-- TASK ITEM --
Word for word, copy the records and drop the pictures.

Stored dataset items

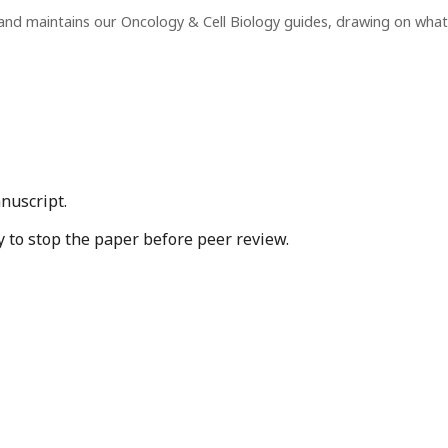
and maintains our Oncology & Cell Biology guides, drawing on wha
nuscript.
y to stop the paper before peer review.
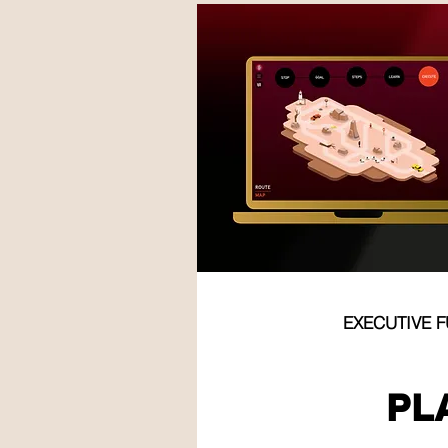
EXECUTIVE 
TEM
PL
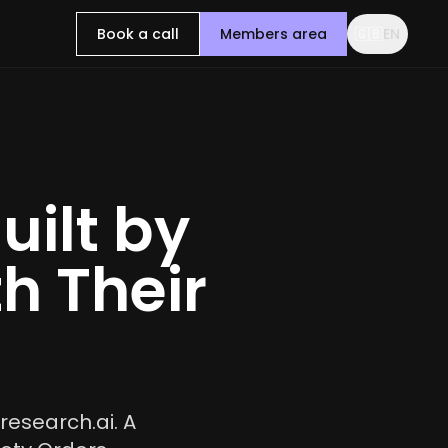
Book a call
Members area
🇬🇧
EN
uilt by
h Their
research.ai. A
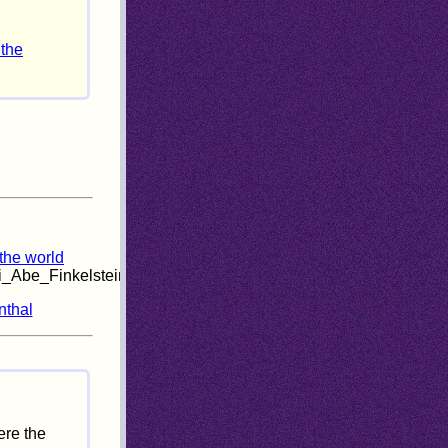
 the
 the world
i_Abe_Finkelstein_Interview.html
nthal
ere the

-- SOLVED PROBLEM --
and maintains our Oncology & Cell Biology guides, drawing on wha
nuscript.
y to stop the paper before peer review.
EXECUTIVE 
TEM
PL
Book a call
Members area
🇬🇧
EN
uilt by
h Their
research.ai. A
 the
 the world
i_Abe_Finkelstein_Interview.html
nthal
ere the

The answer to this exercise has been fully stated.